Monday, January 27, 2025

Our youngest is n-n-n-n-n-nineteen today


If you recognized the reference to Paul Hardcastle's song "19" in the headline, you're either hardcore Gen X or a big fan of mid-80s electro pop. Or both. Nice job.

Why are we talking about the number 19? Because our youngest, "little" Jack, turns that age today. That photo of us above was taken last summer when we visited Toronto.

Jack is still at a point in life where every birthday is a milestone, regardless of whether it brings new legal privileges. Most kids when they hit 19 come to the startling realization that they've entered the home stretch of their teen years, and it can be jarring.

What they don't realize, of course, is that it sometimes affects their parents even more. Terry and I have had a nonstop string of teenagers in our family since 2007. This time next year, they will all be in their 20s and 30s.

Time, in addition to being undefeated, is also unstoppable.
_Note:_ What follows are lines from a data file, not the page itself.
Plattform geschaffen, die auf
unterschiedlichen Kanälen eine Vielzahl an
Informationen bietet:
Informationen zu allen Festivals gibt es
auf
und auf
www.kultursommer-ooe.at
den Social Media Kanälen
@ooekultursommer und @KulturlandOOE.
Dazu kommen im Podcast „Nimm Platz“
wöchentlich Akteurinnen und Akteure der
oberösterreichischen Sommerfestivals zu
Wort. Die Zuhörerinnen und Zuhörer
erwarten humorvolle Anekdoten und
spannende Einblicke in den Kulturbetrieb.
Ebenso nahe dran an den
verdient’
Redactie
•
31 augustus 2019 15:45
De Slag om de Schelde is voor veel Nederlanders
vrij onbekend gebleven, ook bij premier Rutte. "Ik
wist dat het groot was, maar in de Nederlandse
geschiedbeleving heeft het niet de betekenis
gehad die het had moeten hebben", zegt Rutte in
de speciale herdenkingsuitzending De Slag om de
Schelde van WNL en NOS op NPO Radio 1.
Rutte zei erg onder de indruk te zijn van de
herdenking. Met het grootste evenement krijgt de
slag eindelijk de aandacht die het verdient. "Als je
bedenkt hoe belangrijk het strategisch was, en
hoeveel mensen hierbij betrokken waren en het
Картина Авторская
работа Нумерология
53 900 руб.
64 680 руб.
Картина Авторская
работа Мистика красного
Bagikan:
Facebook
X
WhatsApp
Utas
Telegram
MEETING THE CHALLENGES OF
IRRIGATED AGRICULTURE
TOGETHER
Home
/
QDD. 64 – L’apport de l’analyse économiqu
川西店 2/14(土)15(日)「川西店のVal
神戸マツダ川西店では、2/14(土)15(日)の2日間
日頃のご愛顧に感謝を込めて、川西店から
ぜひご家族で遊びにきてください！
I love having Jack living at home with us. He's funny, extremely smart, persevering, and one of the most likeable people you'll ever meet. He makes me laugh at least twice a day, and I enjoy watching him navigate the process of becoming an adult. He's doing great (with a little help from Mom and Dad from time to time).

Happy birthday, Jackie T. I hope you have the best time being n-n-n-n-n-nineteen.

Friday, January 24, 2025

Three hilarious things my mom did that make me miss her


That's my mom with Jared and me at Jared's graduation party, 2017.
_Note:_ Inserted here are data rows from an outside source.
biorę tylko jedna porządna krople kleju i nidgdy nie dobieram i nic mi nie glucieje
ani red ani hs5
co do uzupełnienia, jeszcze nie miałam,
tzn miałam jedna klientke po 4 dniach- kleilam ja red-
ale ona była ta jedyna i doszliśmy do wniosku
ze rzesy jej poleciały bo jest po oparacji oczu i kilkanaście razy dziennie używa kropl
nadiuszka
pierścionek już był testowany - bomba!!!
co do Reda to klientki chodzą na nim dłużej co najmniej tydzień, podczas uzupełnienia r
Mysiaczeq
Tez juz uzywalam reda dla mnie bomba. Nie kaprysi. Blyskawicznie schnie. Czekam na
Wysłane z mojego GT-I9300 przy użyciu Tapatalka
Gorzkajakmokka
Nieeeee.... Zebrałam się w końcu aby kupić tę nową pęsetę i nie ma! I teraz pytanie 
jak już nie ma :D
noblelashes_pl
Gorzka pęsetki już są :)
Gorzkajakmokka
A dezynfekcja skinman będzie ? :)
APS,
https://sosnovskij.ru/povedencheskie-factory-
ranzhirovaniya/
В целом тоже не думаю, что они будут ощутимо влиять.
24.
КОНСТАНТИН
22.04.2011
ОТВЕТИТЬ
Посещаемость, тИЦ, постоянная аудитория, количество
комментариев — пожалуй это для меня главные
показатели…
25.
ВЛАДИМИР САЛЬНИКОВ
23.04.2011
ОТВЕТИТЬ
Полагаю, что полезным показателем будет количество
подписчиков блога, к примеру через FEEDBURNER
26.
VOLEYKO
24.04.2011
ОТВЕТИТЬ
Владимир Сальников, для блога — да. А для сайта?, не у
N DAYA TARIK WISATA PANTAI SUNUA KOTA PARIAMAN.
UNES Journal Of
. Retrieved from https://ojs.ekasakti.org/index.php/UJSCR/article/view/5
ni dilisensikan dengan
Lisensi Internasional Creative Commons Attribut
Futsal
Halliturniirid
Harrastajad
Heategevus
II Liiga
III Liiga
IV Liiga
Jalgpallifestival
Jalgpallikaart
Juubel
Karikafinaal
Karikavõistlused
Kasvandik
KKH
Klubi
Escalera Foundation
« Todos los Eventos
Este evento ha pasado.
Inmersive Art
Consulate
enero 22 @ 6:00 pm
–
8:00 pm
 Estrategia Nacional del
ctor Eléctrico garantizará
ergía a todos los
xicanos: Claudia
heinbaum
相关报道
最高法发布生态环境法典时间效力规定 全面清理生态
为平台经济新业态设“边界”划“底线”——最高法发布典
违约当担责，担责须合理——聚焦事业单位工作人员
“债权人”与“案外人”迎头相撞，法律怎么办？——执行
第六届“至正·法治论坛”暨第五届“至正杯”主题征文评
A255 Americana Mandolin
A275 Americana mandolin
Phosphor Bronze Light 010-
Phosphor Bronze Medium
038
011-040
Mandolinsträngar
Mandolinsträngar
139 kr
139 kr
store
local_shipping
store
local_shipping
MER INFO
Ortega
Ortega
My mother was one of the sweetest, funniest, most genuine people you would ever want to meet. Everyone loved her, from her kids and grandkids to the many people for whom she sewed during her 57 years living in Wickliffe.

She also had a tendency to make the occasional verbal gaffe, which only served to make us love her that much more.

This is just off the top of my head:

  • One time she was introduced to a guy named Stan Barwidi. Upon being told his name, Mom very politely said, "Well hello, Stanbar!" She apparently thought his name was "Stanbar Widi." (There was also the time she mixed up another guy's name, but I don't know whether his real name was Al Filidoro and she called him "Phil Alodora" or the other way around. Either way, it was a classic Mom move.)

  • In the same vein, she once referred to the Paul Simon song "Kodachrome" as "Polaroid." Close. Sort of.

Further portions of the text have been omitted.